::: Exercise data :::

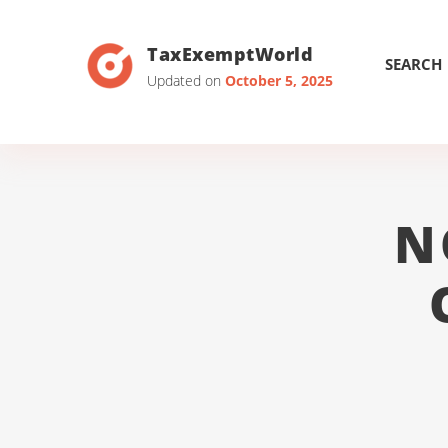
TaxExemptWorld
SEARCH
Updated on
October 5, 2025
N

:::

Problem statement: Please copy the records above word for word, omitting every picture.

Output for this task:
TaxExemptWorld
SEARCH
Updated on
October 5, 2025
N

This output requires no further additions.